I can't figure out a problem I am trying to solve. I have a pandas data frame coming from this:
date, id, measure, result
2016-07-11, 31, "[2, 5, 3, 3]", 1
2016-07-12, 32, "[3, 5, 3, 3]", 1
2016-07-13, 33, "[2, 1, 2, 2]", 1
2016-07-14, 34, "[2, 6, 3, 3]", 1
2016-07-15, 35, "[39, 31, 73, 34]", 0
2016-07-16, 36, "[3, 2, 3, 3]", 1
2016-07-17, 37, "[3, 8, 3, 3]", 1
Measurements column consists of arrays in string format.
I want to have a new moving-average-array
column from the past 3 measurement records, excluding those records where the result
is 0. Past 3 records mean that for id
34, the arrays of id
31,32,33 to be used.
It is about taking the average of every 1st point, 2nd point, 3rd and 4th point to have this moving-average-array
.
It is not about getting the average of 1st array, 2nd array ... and then averaging the average, no.
For the first 3 rows, because there is not enough history, I just want to use their own measurement. So the solution should look like this:
date, id, measure, result . Solution
2016-07-11, 31, "[2, 5, 3, 3]", 1, "[2, 5, 3, 3]"
2016-07-12, 32, "[3, 5, 3, 3]", 1, "[3, 5, 3, 3]"
2016-07-13, 33, "[2, 1, 2, 2]", 1, "[2, 1, 2, 2]"
2016-07-14, 34, "[2, 6, 3, 3]", 1, "[2.3, 3.6, 2.6, 2.6]"
2016-07-15, 35, "[39, 31, 73, 34]", 0, "[2.3, 4, 2.6, 2.6]"
2016-07-16, 36, "[3, 2, 3, 3]", 1, "[2.3, 4, 2.6, 2.6]"
2016-07-17, 37, "[3, 8, 3, 3]", 1, "[2.3, 3, 2.6, 2.6]"
The real data is bigger. result
0 may repeat 2 or more times after each other also. I think it will be about keeping a track of previous OK result
s properly getting those averages. I spent time but I could not.

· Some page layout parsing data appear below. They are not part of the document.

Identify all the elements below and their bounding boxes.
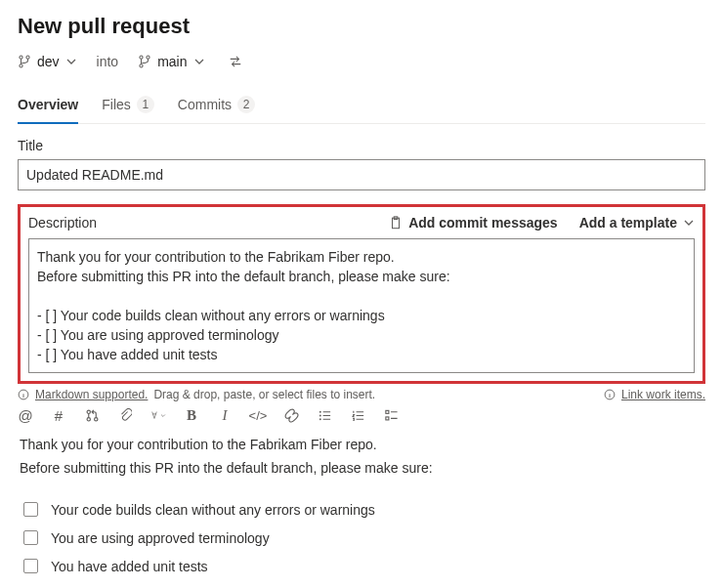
svg-point-4 xyxy=(147,56,149,59)
info-icon xyxy=(604,389,616,400)
pull-request-icon xyxy=(85,408,100,423)
into-label: into xyxy=(97,54,119,69)
link-icon xyxy=(284,408,299,423)
preview-check-item: Your code builds clean without any error… xyxy=(20,499,705,520)
title-label: Title xyxy=(18,138,705,153)
description-textarea[interactable]: Thank you for your contribution to the F… xyxy=(28,238,695,373)
branch-icon xyxy=(18,55,31,68)
svg-point-14 xyxy=(319,414,320,416)
preview-check-item: You have added unit tests xyxy=(20,556,705,576)
markdown-supported-link[interactable]: Markdown supported. xyxy=(35,388,148,401)
svg-point-12 xyxy=(94,417,97,420)
heading-icon xyxy=(150,408,159,422)
chevron-down-icon xyxy=(193,56,205,67)
description-label: Description xyxy=(28,215,367,231)
svg-point-2 xyxy=(20,64,22,67)
editor-toolbar: @ # B I </> xyxy=(18,407,705,423)
svg-point-15 xyxy=(319,418,320,420)
source-branch-button[interactable]: dev xyxy=(18,53,77,70)
branch-icon xyxy=(138,55,151,68)
preview-check-item: You are using approved terminology xyxy=(20,527,705,548)
button-label: Add commit messages xyxy=(408,215,558,231)
code-button[interactable]: </> xyxy=(250,407,266,423)
checklist-label: You have added unit tests xyxy=(51,557,208,576)
clipboard-icon xyxy=(389,216,403,230)
count-badge: 1 xyxy=(137,96,154,113)
svg-rect-16 xyxy=(385,410,388,413)
svg-point-10 xyxy=(87,410,90,413)
bold-button[interactable]: B xyxy=(184,407,199,423)
hash-button[interactable]: # xyxy=(51,407,66,423)
tab-label: Files xyxy=(102,97,131,112)
preview-intro-line: Before submitting this PR into the defau… xyxy=(20,458,705,478)
branch-selector-row: dev into main xyxy=(18,53,705,70)
svg-point-11 xyxy=(87,417,90,420)
checklist-label: Your code builds clean without any error… xyxy=(51,500,375,520)
svg-point-0 xyxy=(20,56,22,59)
italic-button[interactable]: I xyxy=(217,407,233,423)
count-badge: 2 xyxy=(237,96,255,113)
checklist-checkbox[interactable] xyxy=(23,559,38,573)
mention-button[interactable]: @ xyxy=(18,407,33,423)
tab-label: Overview xyxy=(18,97,78,112)
tab-overview[interactable]: Overview xyxy=(18,90,78,123)
attachment-button[interactable] xyxy=(117,407,133,423)
bulleted-list-button[interactable] xyxy=(317,407,332,423)
checklist-checkbox[interactable] xyxy=(23,530,38,545)
link-work-items-link[interactable]: Link work items. xyxy=(621,388,705,401)
chevron-down-icon xyxy=(65,56,77,67)
hint-row: Markdown supported. Drag & drop, paste, … xyxy=(18,388,705,401)
tab-label: Commits xyxy=(178,97,232,112)
paperclip-icon xyxy=(118,408,132,422)
source-branch-name: dev xyxy=(37,53,60,70)
svg-point-3 xyxy=(140,56,143,59)
add-commit-messages-button[interactable]: Add commit messages xyxy=(389,215,558,231)
chevron-down-icon xyxy=(683,217,695,229)
list-ol-icon xyxy=(351,408,365,423)
target-branch-name: main xyxy=(157,53,187,70)
swap-branches-button[interactable] xyxy=(229,55,242,68)
svg-point-5 xyxy=(140,64,143,67)
checklist-checkbox[interactable] xyxy=(23,502,38,517)
checklist-label: You are using approved terminology xyxy=(51,528,270,548)
tab-files[interactable]: Files 1 xyxy=(102,90,154,123)
list-ul-icon xyxy=(318,408,332,423)
info-icon xyxy=(18,389,29,400)
description-preview: Thank you for your contribution to the F… xyxy=(18,435,705,576)
button-label: Add a template xyxy=(579,215,677,231)
preview-intro-line: Thank you for your contribution to the F… xyxy=(20,435,705,454)
page-title: New pull request xyxy=(18,14,705,39)
svg-point-13 xyxy=(319,410,320,412)
target-branch-button[interactable]: main xyxy=(138,53,204,70)
svg-point-1 xyxy=(26,56,29,59)
checklist-icon xyxy=(384,408,399,423)
swap-icon xyxy=(229,55,242,68)
add-template-button[interactable]: Add a template xyxy=(579,215,695,231)
tab-commits[interactable]: Commits 2 xyxy=(178,90,255,123)
description-highlight-box: Description Add commit messages Add a te… xyxy=(18,204,705,384)
heading-button[interactable] xyxy=(150,407,166,423)
title-input[interactable] xyxy=(18,159,705,190)
pull-request-ref-button[interactable] xyxy=(84,407,100,423)
svg-rect-17 xyxy=(385,416,388,419)
chevron-down-icon xyxy=(160,411,166,420)
drag-drop-hint: Drag & drop, paste, or select files to i… xyxy=(153,388,375,401)
numbered-list-button[interactable] xyxy=(350,407,365,423)
link-button[interactable] xyxy=(283,407,299,423)
tabs: Overview Files 1 Commits 2 xyxy=(18,90,705,124)
checklist-button[interactable] xyxy=(383,407,399,423)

I am posting the dataframe here:
mydict = {'date': {0: '2016-07-11',
1: '2016-07-12',
2: '2016-07-13',
3: '2016-07-14',
4: '2016-07-15',
5: '2016-07-16',
6: '2016-07-17'},
'id': {0: 31, 1: 32, 2: 33, 3: 34, 4: 35, 5: 36, 6: 37},
'measure': {0: '[2, 5, 3, 3]',
1: '[3, 5, 3, 3]',
2: '[2, 1, 2, 2]',
3: '[2, 6, 3, 3]',
4: '[39, 31, 73, 34]',
5: '[3, 2, 3, 3]',
6: '[3, 8, 3, 3]'},
'result': {0: 1, 1: 1, 2: 1, 3: 1, 4: 0, 5: 1, 6: 1}}
df = pd.DataFrame(mydict)
Thank you for giving directions or pointing out how to.